Give back the records below exactly, omitting the pictures.

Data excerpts
________________________________________

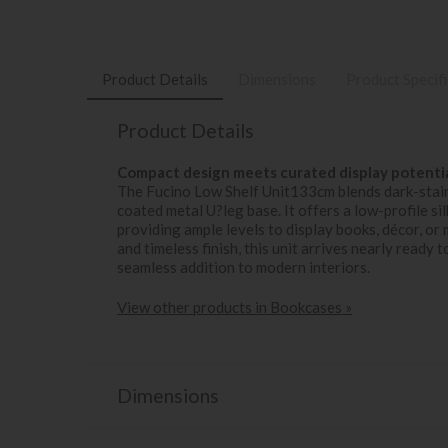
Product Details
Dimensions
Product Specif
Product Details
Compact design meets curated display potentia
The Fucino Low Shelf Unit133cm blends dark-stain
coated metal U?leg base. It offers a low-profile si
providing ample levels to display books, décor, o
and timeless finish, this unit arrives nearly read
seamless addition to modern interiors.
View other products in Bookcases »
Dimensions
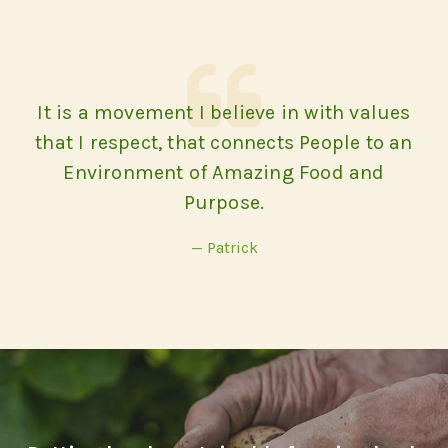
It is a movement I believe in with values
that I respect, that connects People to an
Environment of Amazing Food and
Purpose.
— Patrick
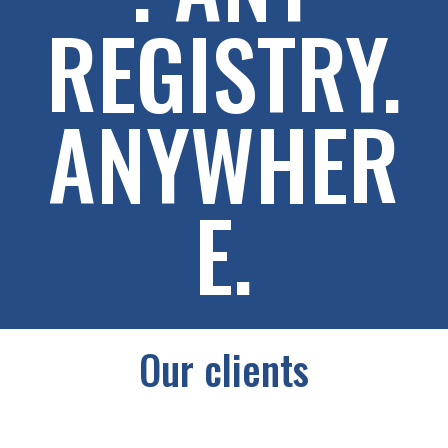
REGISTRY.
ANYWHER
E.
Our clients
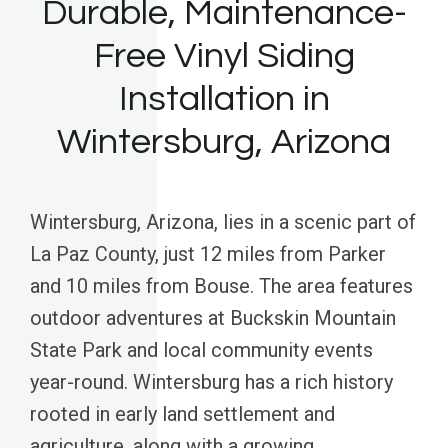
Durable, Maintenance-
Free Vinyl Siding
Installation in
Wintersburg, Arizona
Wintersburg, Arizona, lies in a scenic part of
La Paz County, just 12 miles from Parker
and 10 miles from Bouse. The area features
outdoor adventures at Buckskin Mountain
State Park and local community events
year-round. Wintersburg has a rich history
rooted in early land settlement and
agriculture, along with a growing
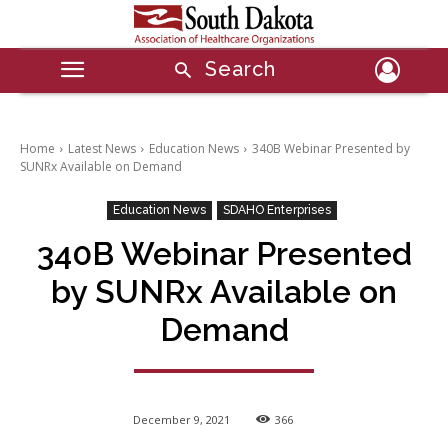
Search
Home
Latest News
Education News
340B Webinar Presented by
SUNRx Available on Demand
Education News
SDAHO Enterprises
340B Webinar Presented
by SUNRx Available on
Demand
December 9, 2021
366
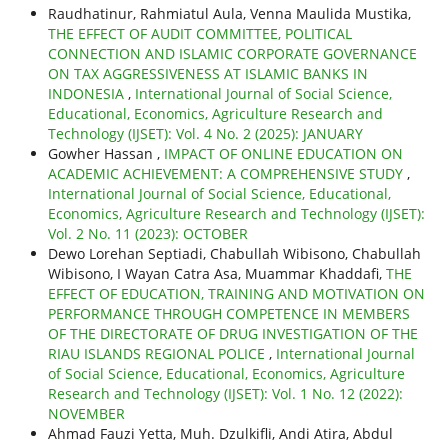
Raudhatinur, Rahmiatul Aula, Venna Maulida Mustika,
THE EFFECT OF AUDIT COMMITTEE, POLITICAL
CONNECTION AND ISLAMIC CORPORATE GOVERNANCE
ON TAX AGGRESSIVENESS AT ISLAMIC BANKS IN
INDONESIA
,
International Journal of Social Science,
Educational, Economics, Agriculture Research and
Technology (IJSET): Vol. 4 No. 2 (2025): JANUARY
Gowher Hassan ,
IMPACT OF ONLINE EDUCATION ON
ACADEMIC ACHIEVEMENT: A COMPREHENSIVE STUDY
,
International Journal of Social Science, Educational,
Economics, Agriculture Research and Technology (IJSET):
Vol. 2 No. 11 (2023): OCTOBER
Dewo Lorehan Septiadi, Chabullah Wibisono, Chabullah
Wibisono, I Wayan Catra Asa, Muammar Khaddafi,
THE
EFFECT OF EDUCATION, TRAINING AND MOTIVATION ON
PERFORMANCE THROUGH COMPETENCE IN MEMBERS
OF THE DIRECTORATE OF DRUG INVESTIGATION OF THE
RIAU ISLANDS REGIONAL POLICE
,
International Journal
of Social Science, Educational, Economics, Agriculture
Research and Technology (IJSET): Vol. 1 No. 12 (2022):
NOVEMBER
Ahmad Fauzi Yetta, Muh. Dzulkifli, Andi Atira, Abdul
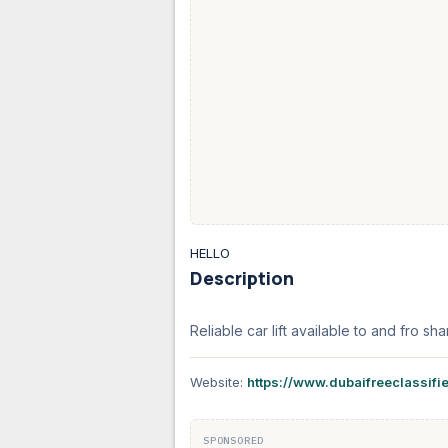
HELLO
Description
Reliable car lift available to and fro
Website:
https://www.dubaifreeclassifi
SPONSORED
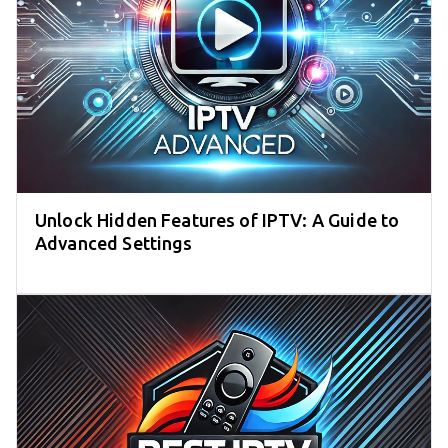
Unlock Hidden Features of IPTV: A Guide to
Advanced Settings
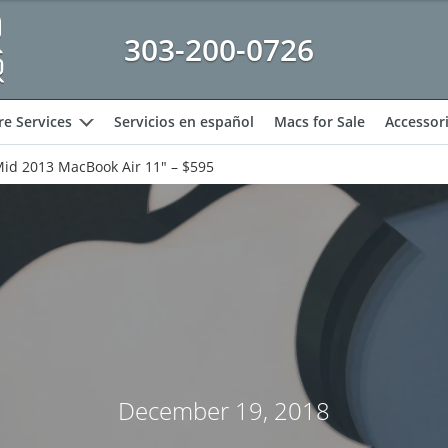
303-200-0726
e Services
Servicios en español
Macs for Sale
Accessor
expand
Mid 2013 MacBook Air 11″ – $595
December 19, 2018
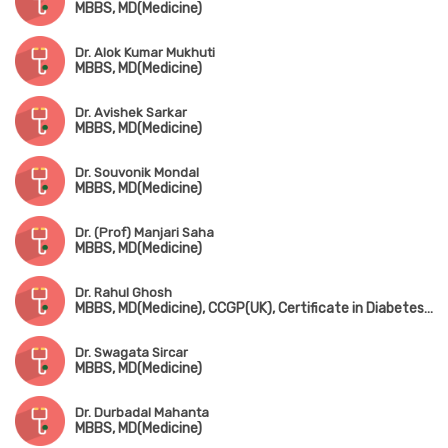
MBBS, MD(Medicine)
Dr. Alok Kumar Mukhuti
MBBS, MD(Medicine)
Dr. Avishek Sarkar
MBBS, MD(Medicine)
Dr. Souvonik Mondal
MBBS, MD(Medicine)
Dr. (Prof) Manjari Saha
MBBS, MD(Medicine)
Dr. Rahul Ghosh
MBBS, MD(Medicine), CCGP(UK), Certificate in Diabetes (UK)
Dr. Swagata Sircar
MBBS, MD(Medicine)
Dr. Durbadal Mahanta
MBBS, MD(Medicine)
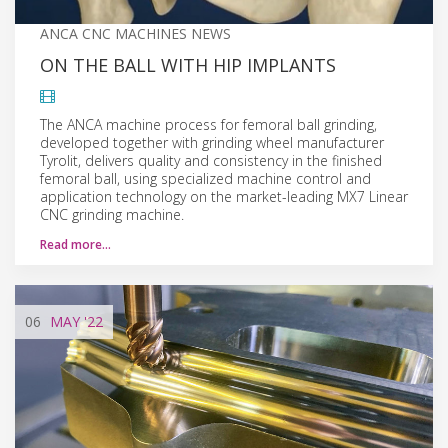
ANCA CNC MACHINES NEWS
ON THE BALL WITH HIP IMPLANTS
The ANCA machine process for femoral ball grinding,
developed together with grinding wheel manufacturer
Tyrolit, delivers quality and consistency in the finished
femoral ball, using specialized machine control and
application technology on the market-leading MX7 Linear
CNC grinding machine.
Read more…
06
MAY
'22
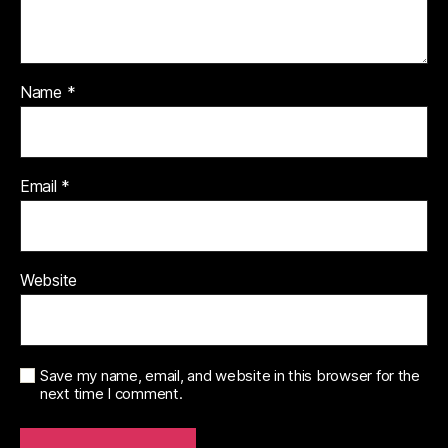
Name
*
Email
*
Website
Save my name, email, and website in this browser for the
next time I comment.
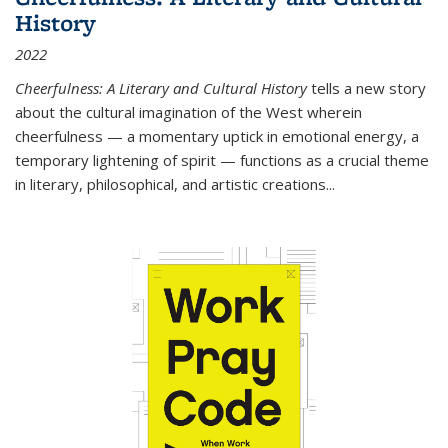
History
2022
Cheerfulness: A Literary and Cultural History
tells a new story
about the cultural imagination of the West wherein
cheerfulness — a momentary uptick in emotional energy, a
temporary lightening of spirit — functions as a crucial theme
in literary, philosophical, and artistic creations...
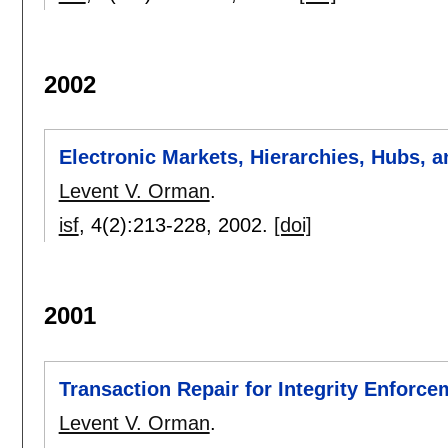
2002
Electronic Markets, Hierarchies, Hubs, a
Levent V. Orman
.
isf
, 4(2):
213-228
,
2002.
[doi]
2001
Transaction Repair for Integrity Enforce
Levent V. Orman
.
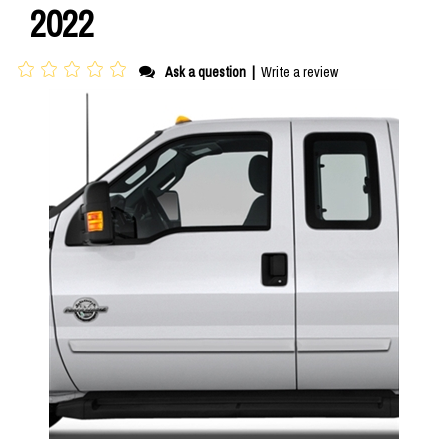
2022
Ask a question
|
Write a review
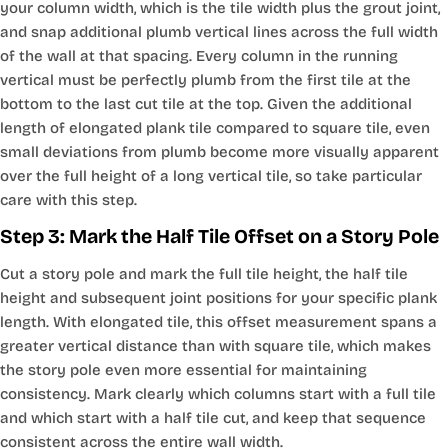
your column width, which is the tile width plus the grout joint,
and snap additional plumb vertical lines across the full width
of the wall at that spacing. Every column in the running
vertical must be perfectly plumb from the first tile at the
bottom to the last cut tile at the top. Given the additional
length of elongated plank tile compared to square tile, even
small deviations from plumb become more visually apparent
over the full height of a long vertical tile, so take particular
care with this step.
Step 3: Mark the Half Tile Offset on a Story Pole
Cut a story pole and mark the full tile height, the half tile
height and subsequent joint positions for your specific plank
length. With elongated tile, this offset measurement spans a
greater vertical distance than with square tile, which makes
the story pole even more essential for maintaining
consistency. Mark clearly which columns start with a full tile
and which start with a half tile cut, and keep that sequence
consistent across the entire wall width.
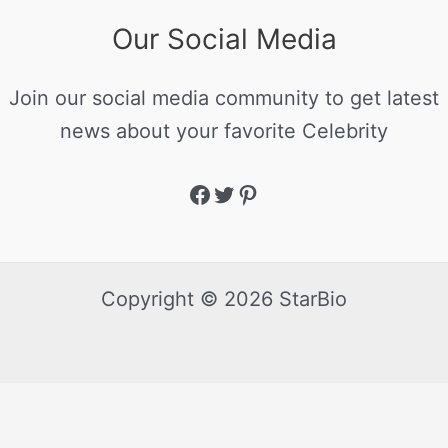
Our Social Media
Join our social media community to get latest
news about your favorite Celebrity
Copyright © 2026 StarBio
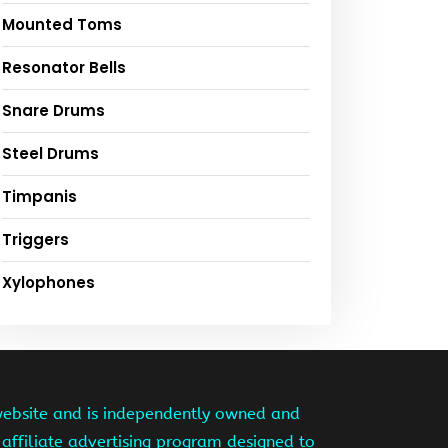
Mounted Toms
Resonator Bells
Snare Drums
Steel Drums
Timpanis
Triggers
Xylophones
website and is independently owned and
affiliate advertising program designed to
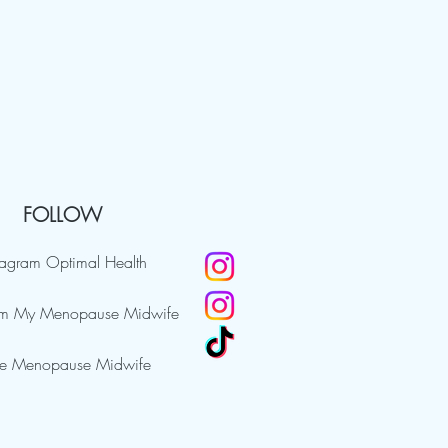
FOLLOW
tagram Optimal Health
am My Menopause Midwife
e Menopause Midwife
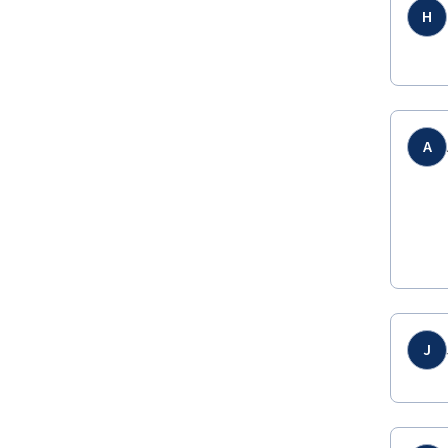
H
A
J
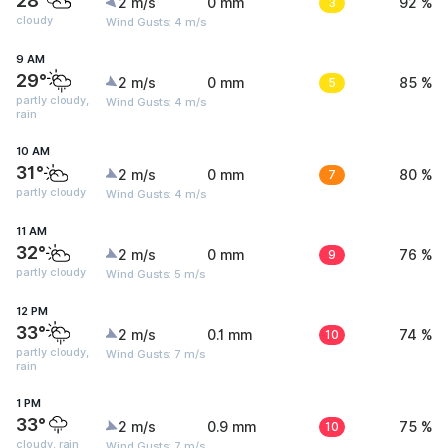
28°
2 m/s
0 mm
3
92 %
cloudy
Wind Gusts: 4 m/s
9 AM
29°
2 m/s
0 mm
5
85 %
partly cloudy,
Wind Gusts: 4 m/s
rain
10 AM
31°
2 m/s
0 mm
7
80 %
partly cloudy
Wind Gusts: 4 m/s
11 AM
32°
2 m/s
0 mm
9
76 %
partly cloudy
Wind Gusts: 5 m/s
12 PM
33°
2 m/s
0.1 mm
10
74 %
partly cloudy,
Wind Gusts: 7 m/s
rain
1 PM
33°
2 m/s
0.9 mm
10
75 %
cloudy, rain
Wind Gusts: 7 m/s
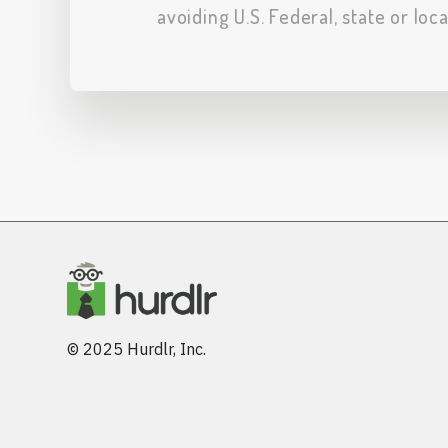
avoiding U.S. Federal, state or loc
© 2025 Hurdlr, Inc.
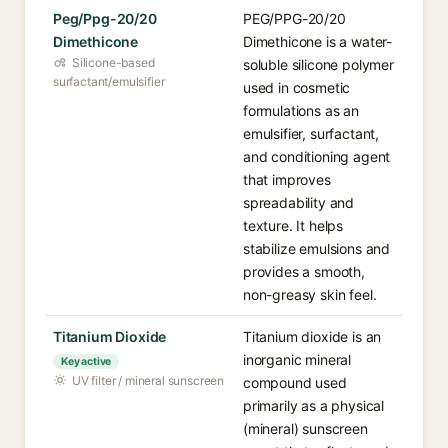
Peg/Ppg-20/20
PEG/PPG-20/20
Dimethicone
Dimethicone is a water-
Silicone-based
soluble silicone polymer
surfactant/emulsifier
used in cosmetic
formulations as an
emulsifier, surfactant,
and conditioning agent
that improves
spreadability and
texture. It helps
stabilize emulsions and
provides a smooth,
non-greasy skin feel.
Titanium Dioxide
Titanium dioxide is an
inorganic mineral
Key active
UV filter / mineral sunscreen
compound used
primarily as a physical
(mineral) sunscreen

________________________________________

- [PROBLEM SOLUTION]:
Product Details
Dimensions
Product Specif
Product Details
Compact design meets curated display potentia
The Fucino Low Shelf Unit133cm blends dark-stain
coated metal U?leg base. It offers a low-profile si
providing ample levels to display books, décor, o
and timeless finish, this unit arrives nearly read
seamless addition to modern interiors.
View other products in Bookcases »
Dimensions
It is a movement I believe in with values
that I respect, that connects People to an
Environment of Amazing Food and
Purpose.
— Patrick
REGISTRY.
ANYWHER
E.
Our clients
Durable, Maintenance-
Free Vinyl Siding
Installation in
Wintersburg, Arizona
Wintersburg, Arizona, lies in a scenic part of
La Paz County, just 12 miles from Parker
and 10 miles from Bouse. The area features
outdoor adventures at Buckskin Mountain
State Park and local community events
year-round. Wintersburg has a rich history
rooted in early land settlement and
agriculture, along with a growing
Search
Home
Latest News
Education News
340B Webinar Presented by
SUNRx Available on Demand
Education News
SDAHO Enterprises
340B Webinar Presented
by SUNRx Available on
Demand
December 9, 2021
366
Raudhatinur, Rahmiatul Aula, Venna Maulida Mustika,
THE EFFECT OF AUDIT COMMITTEE, POLITICAL
CONNECTION AND ISLAMIC CORPORATE GOVERNANCE
ON TAX AGGRESSIVENESS AT ISLAMIC BANKS IN
INDONESIA
,
International Journal of Social Science,
Educational, Economics, Agriculture Research and
Technology (IJSET): Vol. 4 No. 2 (2025): JANUARY
Gowher Hassan ,
IMPACT OF ONLINE EDUCATION ON
ACADEMIC ACHIEVEMENT: A COMPREHENSIVE STUDY
,
International Journal of Social Science, Educational,
Economics, Agriculture Research and Technology (IJSET):
Vol. 2 No. 11 (2023): OCTOBER
Dewo Lorehan Septiadi, Chabullah Wibisono, Chabullah
Wibisono, I Wayan Catra Asa, Muammar Khaddafi,
THE
EFFECT OF EDUCATION, TRAINING AND MOTIVATION ON
PERFORMANCE THROUGH COMPETENCE IN MEMBERS
OF THE DIRECTORATE OF DRUG INVESTIGATION OF THE
RIAU ISLANDS REGIONAL POLICE
,
International Journal
of Social Science, Educational, Economics, Agriculture
Research and Technology (IJSET): Vol. 1 No. 12 (2022):
NOVEMBER
Ahmad Fauzi Yetta, Muh. Dzulkifli, Andi Atira, Abdul
HELLO
Description
Reliable car lift available to and fro
Website:
https://www.dubaifreeclassifi
SPONSORED
Unlock Hidden Features of IPTV: A Guide to
Advanced Settings
303-200-0726
e Services
Servicios en español
Macs for Sale
Accessor
expand
Mid 2013 MacBook Air 11″ – $595
December 19, 2018
MBBS, MD(Medicine)
Dr. Alok Kumar Mukhuti
MBBS, MD(Medicine)
Dr. Avishek Sarkar
MBBS, MD(Medicine)
Dr. Souvonik Mondal
MBBS, MD(Medicine)
Dr. (Prof) Manjari Saha
MBBS, MD(Medicine)
Dr. Rahul Ghosh
MBBS, MD(Medicine), CCGP(UK), Certificate in Diabetes (UK)
Dr. Swagata Sircar
MBBS, MD(Medicine)
Dr. Durbadal Mahanta
MBBS, MD(Medicine)
ANCA CNC MACHINES NEWS
ON THE BALL WITH HIP IMPLANTS
The ANCA machine process for femoral ball grinding,
developed together with grinding wheel manufacturer
Tyrolit, delivers quality and consistency in the finished
femoral ball, using specialized machine control and
application technology on the market-leading MX7 Linear
CNC grinding machine.
Read more…
06
MAY
'22
Name
*
Email
*
Website
Save my name, email, and website in this browser for the
next time I comment.
History
2022
Cheerfulness: A Literary and Cultural History
tells a new story
about the cultural imagination of the West wherein
cheerfulness — a momentary uptick in emotional energy, a
temporary lightening of spirit — functions as a crucial theme
in literary, philosophical, and artistic creations...
2002
Electronic Markets, Hierarchies, Hubs, a
Levent V. Orman
.
isf
, 4(2):
213-228
,
2002.
[doi]
2001
Transaction Repair for Integrity Enforce
Levent V. Orman
.
2022
Ask a question
|
Write a review
your column width, which is the tile width plus the grout joint,
and snap additional plumb vertical lines across the full width
of the wall at that spacing. Every column in the running
vertical must be perfectly plumb from the first tile at the
bottom to the last cut tile at the top. Given the additional
length of elongated plank tile compared to square tile, even
small deviations from plumb become more visually apparent
over the full height of a long vertical tile, so take particular
care with this step.
Step 3: Mark the Half Tile Offset on a Story Pole
Cut a story pole and mark the full tile height, the half tile
height and subsequent joint positions for your specific plank
length. With elongated tile, this offset measurement spans a
greater vertical distance than with square tile, which makes
the story pole even more essential for maintaining
consistency. Mark clearly which columns start with a full tile
and which start with a half tile cut, and keep that sequence
consistent across the entire wall width.
Our Social Media
Join our social media community to get latest
news about your favorite Celebrity
Copyright © 2026 StarBio
Mounted Toms
Resonator Bells
Snare Drums
Steel Drums
Timpanis
Triggers
Xylophones
website and is independently owned and
affiliate advertising program designed to
FOLLOW
tagram Optimal Health
am My Menopause Midwife
e Menopause Midwife
H
A
J
28°
2 m/s
0 mm
3
92 %
cloudy
Wind Gusts: 4 m/s
9 AM
29°
2 m/s
0 mm
5
85 %
partly cloudy,
Wind Gusts: 4 m/s
rain
10 AM
31°
2 m/s
0 mm
7
80 %
partly cloudy
Wind Gusts: 4 m/s
11 AM
32°
2 m/s
0 mm
9
76 %
partly cloudy
Wind Gusts: 5 m/s
12 PM
33°
2 m/s
0.1 mm
10
74 %
partly cloudy,
Wind Gusts: 7 m/s
rain
1 PM
33°
2 m/s
0.9 mm
10
75 %
cloudy, rain
Wind Gusts: 7 m/s
avoiding U.S. Federal, state or loc
© 2025 Hurdlr, Inc.
Peg/Ppg-20/20
PEG/PPG-20/20
Dimethicone
Dimethicone is a water-
Silicone-based
soluble silicone polymer
surfactant/emulsifier
used in cosmetic
formulations as an
emulsifier, surfactant,
and conditioning agent
that improves
spreadability and
texture. It helps
stabilize emulsions and
provides a smooth,
non-greasy skin feel.
Titanium Dioxide
Titanium dioxide is an
inorganic mineral
Key active
UV filter / mineral sunscreen
compound used
primarily as a physical
(mineral) sunscreen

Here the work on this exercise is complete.